DEV Community

Cover image for Extract Structured Data from Invoices Using YAML + Python (No ML Training Required)
Sadidul Islam
Sadidul Islam

Posted on

Extract Structured Data from Invoices Using YAML + Python (No ML Training Required)

Parsing invoices programmatically sounds simple until you're staring at your fourth supplier's PDF with a completely different layout than the previous three.

The usual answer — train a document extraction model — is overkill for most projects. You need hundreds of labeled examples, a fine-tuning pipeline, and you still have to retrain when layouts change.

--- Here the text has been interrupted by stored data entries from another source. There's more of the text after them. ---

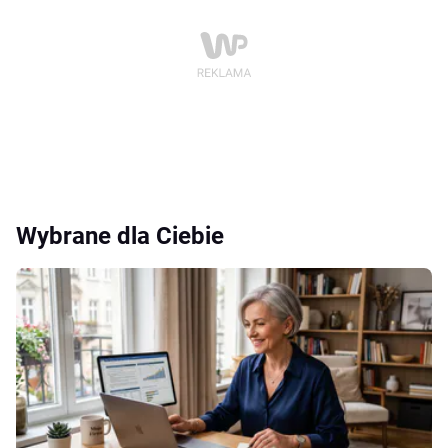
Wybrane dla Ciebie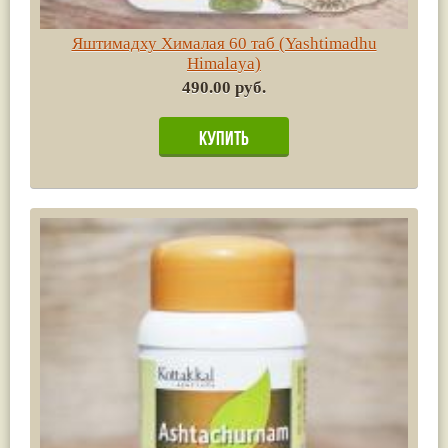
Яштимадху Хималая 60 таб (Yashtimadhu
Himalaya)
490.00 руб.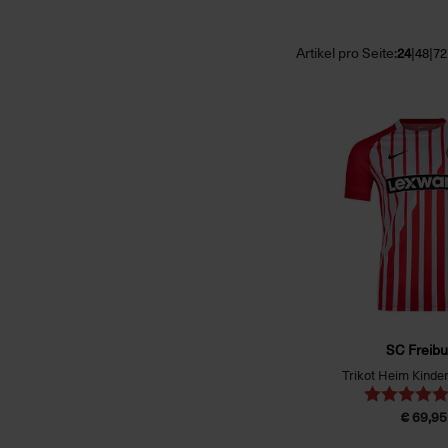
Artikel pro Seite:
|
|
24
48
72
SC Freibu
Trikot Heim Kinder
€ 69,95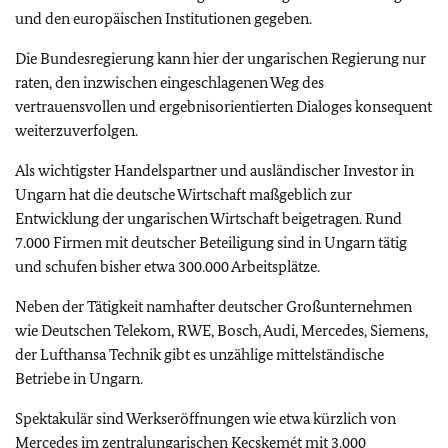
und den europäischen Institutionen gegeben.
Die Bundesregierung kann hier der ungarischen Regierung nur
raten, den inzwischen eingeschlagenen Weg des
vertrauensvollen und ergebnisorientierten Dialoges konsequent
weiterzuverfolgen.
Als wichtigster Handelspartner und ausländischer Investor in
Ungarn hat die deutsche Wirtschaft maßgeblich zur
Entwicklung der ungarischen Wirtschaft beigetragen. Rund
7.000 Firmen mit deutscher Beteiligung sind in Ungarn tätig
und schufen bisher etwa 300.000 Arbeitsplätze.
Neben der Tätigkeit namhafter deutscher Großunternehmen
wie Deutschen Telekom, RWE, Bosch, Audi, Mercedes, Siemens,
der Lufthansa Technik gibt es unzählige mittelständische
Betriebe in Ungarn.
Spektakulär sind Werkseröffnungen wie etwa kürzlich von
Mercedes im zentralungarischen Kecskemét mit 3.000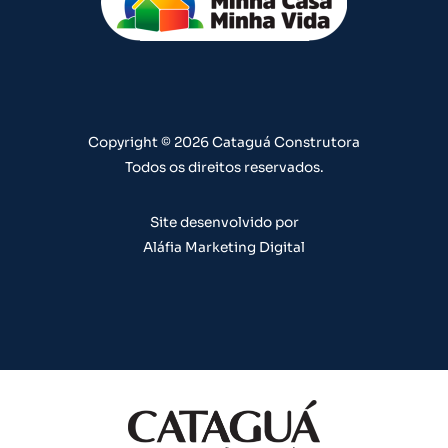
u
a
b
e
e
b
g
o
d
r
e
r
o
i
e
a
k
n
s
m
t
Copyright © 2026 Cataguá Construtora
Todos os direitos reservados.
Site desenvolvido por
Aláfia Marketing Digital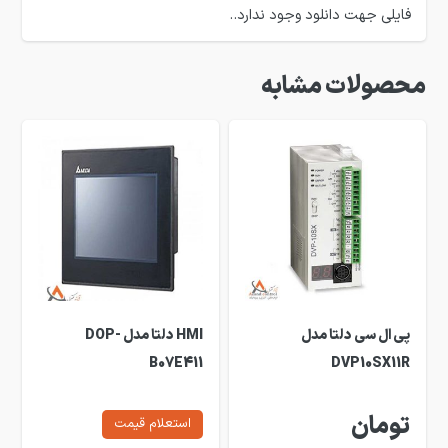
فایلی جهت دانلود وجود ندارد..
محصولات مشابه
پی ال سی دلتا مدل
HMI دلتا مدل DOP-
B07E411
DVP10SX11R
تومان
استعلام قیمت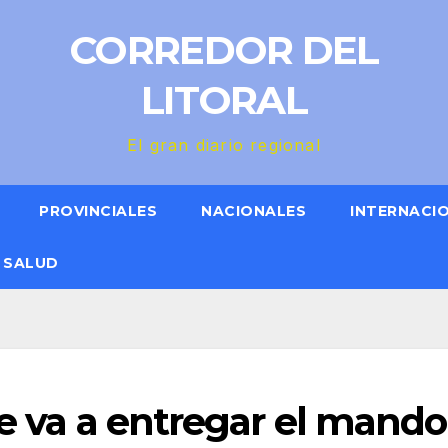
CORREDOR DEL
LITORAL
El gran diario regional
PROVINCIALES
NACIONALES
INTERNACI
SALUD
le va a entregar el mando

In this tutorial I'll show you a different approach: declarative OCR with a YAML rules file. You describe what you're looking for and where to find it. The engine does the rest. No training, no GPU, no labeled datasets.

We'll extract the following from a real invoice image:

  • Invoice number, date, due date
  • Payment info (bank, account, terms)
  • Billing address
  • Line-item table (description, qty, unit price, amount)
  • Summary table (subtotal, tax, total) And we'll annotate the image to visually verify every extraction.

Prerequisites

  • A SoceTonAI account (grab your API key and secret from the dashboard)
  • Python 3.8+
pip install requests Pillow opencv-python numpy
Enter fullscreen mode Exit fullscreen mode

Store credentials in config.py:

SOCETONAI_API_KEY = "your_api_key_here"
SOCETONAI_API_SECRET = "your_api_secret_here"
Enter fullscreen mode Exit fullscreen mode

How SoceTonAI Script OCR works

The core idea: instead of training a model, you write a YAML rules file that acts as a template for the document. Each field definition has two parts:

  1. A keyword anchor — a word or phrase the engine searches for on the page (e.g. "Invoice", "Bill To")
  2. A positional offset — a bounding box relative to that anchor where the value lives For tables, you define column headers instead of keyword anchors, and the engine auto-detects rows.

The API call is a single POST with the image and YAML as multipart form data. The response is structured JSON.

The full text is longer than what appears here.